My hon. Friend the Member for Bristol East (Kerry McCarthy) pointed out that although the planning process needs to be speeded up, the supposed guarantee of a 12-month closure, including the appeal, is incongruent with the 35% cut in the planning inspectorate’s budget—35%. We will see whether the Government can live up to that guarantee. They are abolishing the Infrastructure Planning Commission, but they will have to recreate a major infrastructure planning unit within the planning inspectorate. They say they will get rid of top-down guidance, but the growth plan refers to five new national guidelines.

It must be recognised that there are significant problems with the Budget, one of which is the risk of a lost generation of young people. Youth unemployment is up 30,000 in the first quarter of this year to just under 1 million claimants between the ages of 16 and 24, the highest since comparable records began in 1992. We know that in the 1980s—the Secretary of State for Communities and Local Government has joined us as a shibboleth for that era—the Government neglected the risk of unemployment.
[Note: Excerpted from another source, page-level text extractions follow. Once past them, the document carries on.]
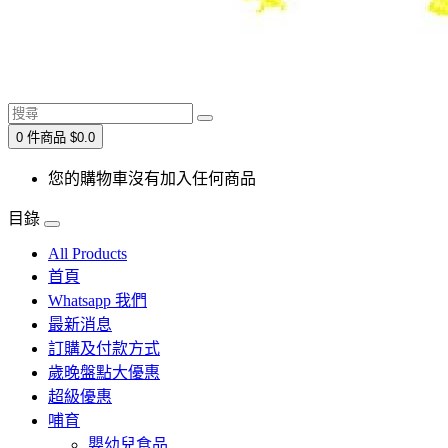
0 件商品 $0.0
您的購物車沒有加入任何商品
目錄
All Products
首頁
Whatsapp 我們
最新消息
訂購及付款方式
歲晚盤點大優惠
超級優惠
哺育
嬰幼兒食品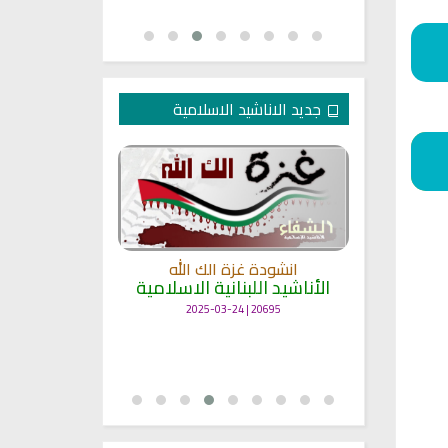
جديد الاناشيد الاسلامية
انشودة غزة الك الله
الأناشيد اللبنانية الاسلامية
مل
انشودة حن
أناش
20695 | 2025-03-24
25721 | 2025-03-19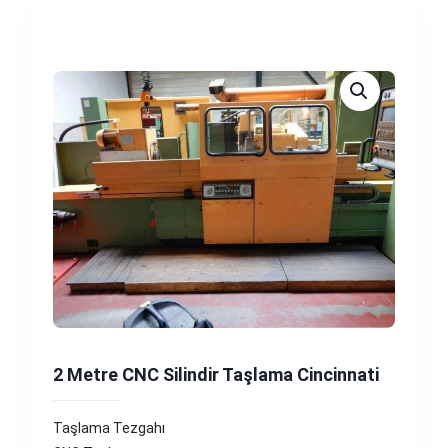
2 Metre CNC Silindir Taşlama Cincinnati
Taşlama Tezgahı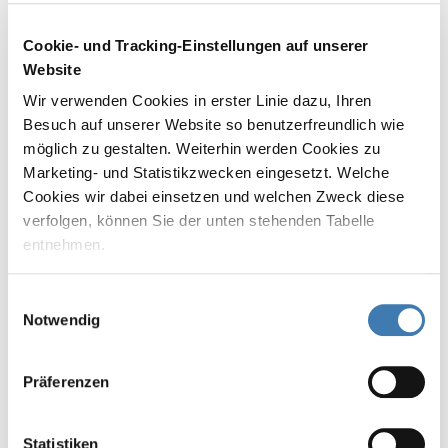
Wie tief ist das Salzbergwerk Berchtesgaden?
Cookie- und Tracking-Einstellungen auf unserer
Website
Gibt es gratis WLAN im Salzbergwerk
Wir verwenden Cookies in erster Linie dazu, Ihren
Berchtesgaden?
Besuch auf unserer Website so benutzerfreundlich wie
möglich zu gestalten. Weiterhin werden Cookies zu
Was gilt für Personen mit Behinderung oder
Marketing- und Statistikzwecken eingesetzt. Welche
Mobilitätseinschränkung?
Cookies wir dabei einsetzen und welchen Zweck diese
verfolgen, können Sie der unten stehenden Tabelle
Ist der Besuch im Salzbergwerk für Menschen
entnehmen.
mit Klaustrophobie geeignet?
Mit Klicken auf „Nicht zustimmen“, werden von uns nur
Einwilligungsauswahl
erforderliche Cookies gespeichert. Wenn Sie nur einzelne
Notwendig
Gibt es eine Möglichkeit mein E-Auto zu
laden?
Cookies erlauben wollen, können Sie diese unter
"Auswahl erlauben" auf Ihre Bedürfnisse anpassen.
Präferenzen
Durch Bestätigen des Buttons „Alle akzeptieren“ willigen
Sie in die Aktivierung aller Cookies ein und helfen uns
dabei, unsere Website auch in Zukunft zu verbessern
Statistiken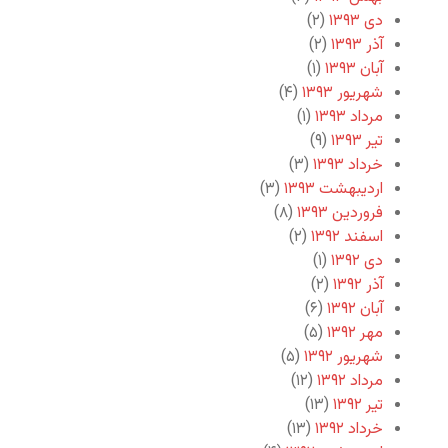
دی ۱۳۹۳
(۲)
آذر ۱۳۹۳
(۲)
آبان ۱۳۹۳
(۱)
شهریور ۱۳۹۳
(۴)
مرداد ۱۳۹۳
(۱)
تیر ۱۳۹۳
(۹)
خرداد ۱۳۹۳
(۳)
اردیبهشت ۱۳۹۳
(۳)
فروردین ۱۳۹۳
(۸)
اسفند ۱۳۹۲
(۲)
دی ۱۳۹۲
(۱)
آذر ۱۳۹۲
(۲)
آبان ۱۳۹۲
(۶)
مهر ۱۳۹۲
(۵)
شهریور ۱۳۹۲
(۵)
مرداد ۱۳۹۲
(۱۲)
تیر ۱۳۹۲
(۱۳)
خرداد ۱۳۹۲
(۱۳)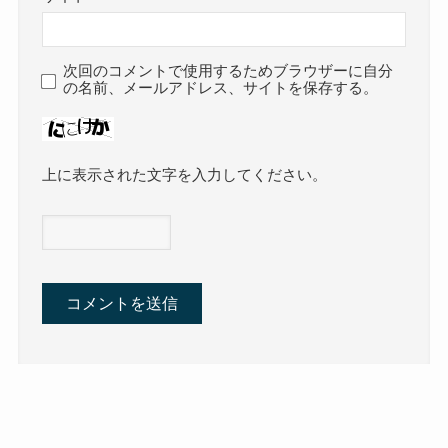
次回のコメントで使用するためブラウザーに自分
の名前、メールアドレス、サイトを保存する。
上に表示された文字を入力してください。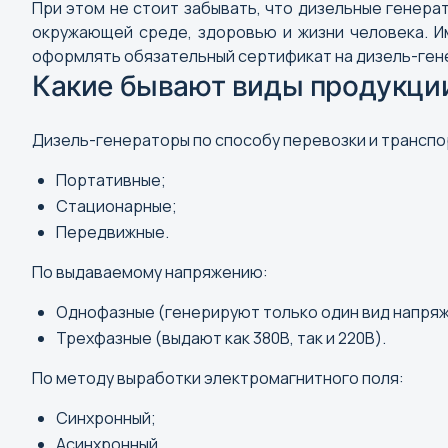
При этом не стоит забывать, что дизельные генера
окружающей среде, здоровью и жизни человека. И
оформлять обязательный сертификат на дизель-ген
Какие бывают виды продукци
Дизель-генераторы по способу перевозки и транспо
Портативные;
Стационарные;
Передвижные.
По выдаваемому напряжению:
Однофазные (генерируют только один вид напряж
Трехфазные (выдают как 380В, так и 220В).
По методу выработки электромагнитного поля:
Синхронный;
Асинхронный.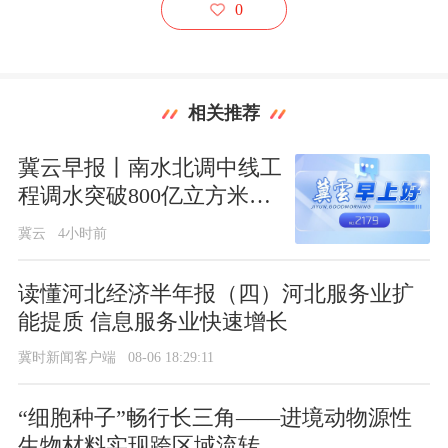
0
相关推荐
冀云早报丨南水北调中线工
程调水突破800亿立方米；
河北关键工序数控化率连续
冀云
4小时前
六年居全国前4位
读懂河北经济半年报（四）河北服务业扩
能提质 信息服务业快速增长
冀时新闻客户端
08-06 18:29:11
“细胞种子”畅行长三角——进境动物源性
生物材料实现跨区域流转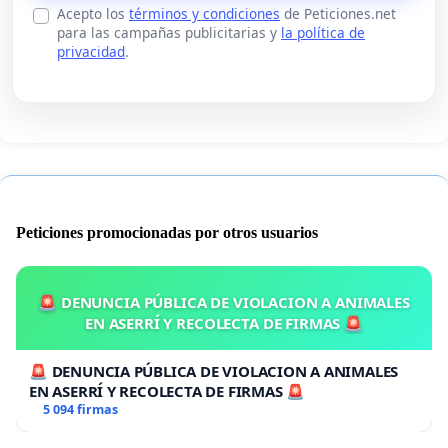
Acepto los
términos y condiciones
de Peticiones.net
para las campañas publicitarias y
la política de
privacidad
.
Peticiones promocionadas por otros usuarios
🚨 DENUNCIA PÚBLICA DE VIOLACION A ANIMALES
EN ASERRÍ Y RECOLECTA DE FIRMAS 🚨
🚨 DENUNCIA PÚBLICA DE VIOLACION A ANIMALES
EN ASERRÍ Y RECOLECTA DE FIRMAS 🚨
5 094 firmas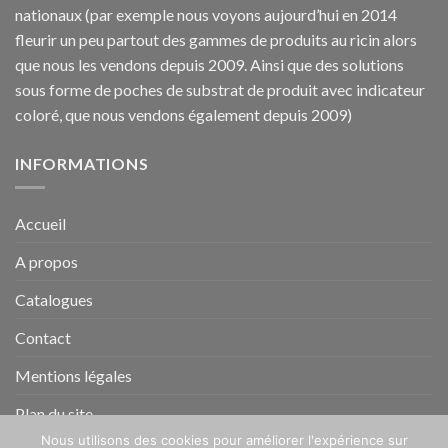
nationaux (par exemple nous voyons aujourd’hui en 2014
fleurir un peu partout des gammes de produits au ricin alors
que nous les vendons depuis 2009. Ainsi que des solutions
sous forme de poches de substrat de produit avec indicateur
coloré, que nous vendons également depuis 2009)
INFORMATIONS
Accueil
A propos
Catalogues
Contact
Mentions légales
Plan du site
Nous utilisons des cookies pour améliorer l'expérience sur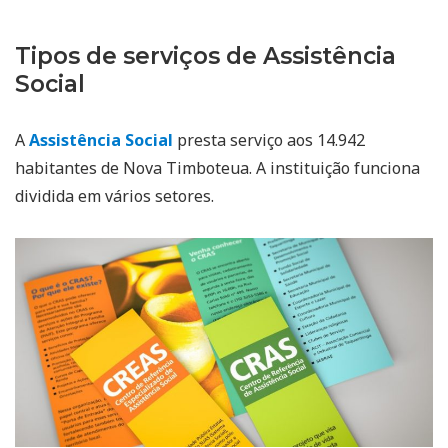
Tipos de serviços de Assistência
Social
A
Assistência Social
presta serviço aos 14.942
habitantes de Nova Timboteua. A instituição funciona
dividida em vários setores.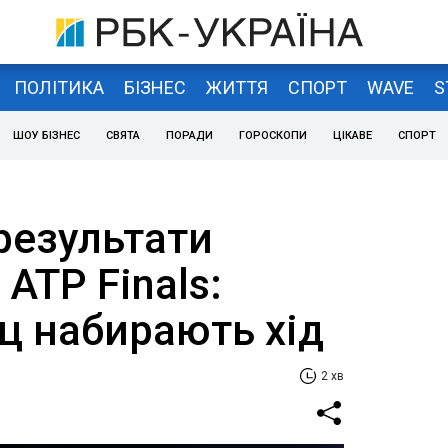
ПОЛІТИКА
БІЗНЕС
ЖИТТЯ
СПОРТ
WAVE
S
ШОУ БІЗНЕС
СВЯТА
ПОРАДИ
ГОРОСКОПИ
ЦІКАВЕ
СПОРТ
результати
 ATP Finals:
іц набирають хід
2 хв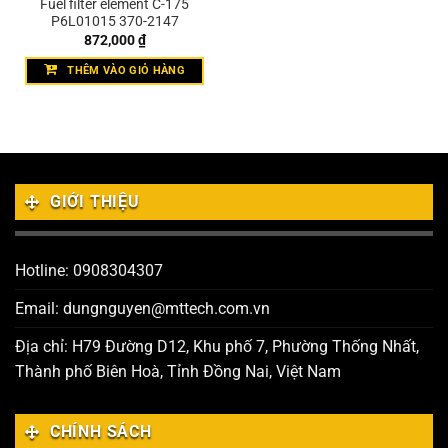
Fuel filter element C-175
P6L01015 370-2147
872,000
₫
THÊM VÀO GIỎ HÀNG
GIỚI THIỆU
Hotline: 0908304307
Email: dungnguyen@mttech.com.vn
Địa chỉ: H79 Đường D12, Khu phố 7, Phường Thống Nhất,
Thành phố Biên Hoà, Tỉnh Đồng Nai, Việt Nam
CHÍNH SÁCH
We know the story.

Now, again, a younger generation is forgotten by the Government. Young people are losing their education maintenance allowances, their tuition fees are being trebled to £9,000 per year if they go to university, and opportunities to get into work or on to the career ladder will be rare. There is insufficient emphasis in the Budget on work experience and apprenticeships. The Government should have repeated the bank bonus levy that we implemented last year to raise resources to target job creation, but no; instead, they have scrapped the guarantee of apprenticeship places for 16 to 18-year-olds—a massive backward step.

What hope do young people have of getting on the housing ladder with the rather puny Firstbuy scheme, which Shelter says will help less than 1% of first-time buyers? As my hon. Friend the Member for Sheffield South East mentioned, there is a 50% cut in the new social homes construction budget. On top of that there are cuts to housing benefit. Even on pensions, young people are penalised should they dare to want to save for the long term. The Government assume that they can get away with pulling the rug from under young people, perhaps because they do not vote, but the mood is changing across the country. There is a profound sense of unfairness in cutting young people adrift. It is foolish economics to consign a generation to poorer prospects and less prosperity than their parents enjoyed. The Budget’s adverse impact on young people will penalise and alienate those in their teens and 20s. It is a catastrophe in the making, and the Chancellor will rue the day he neglected the younger generation.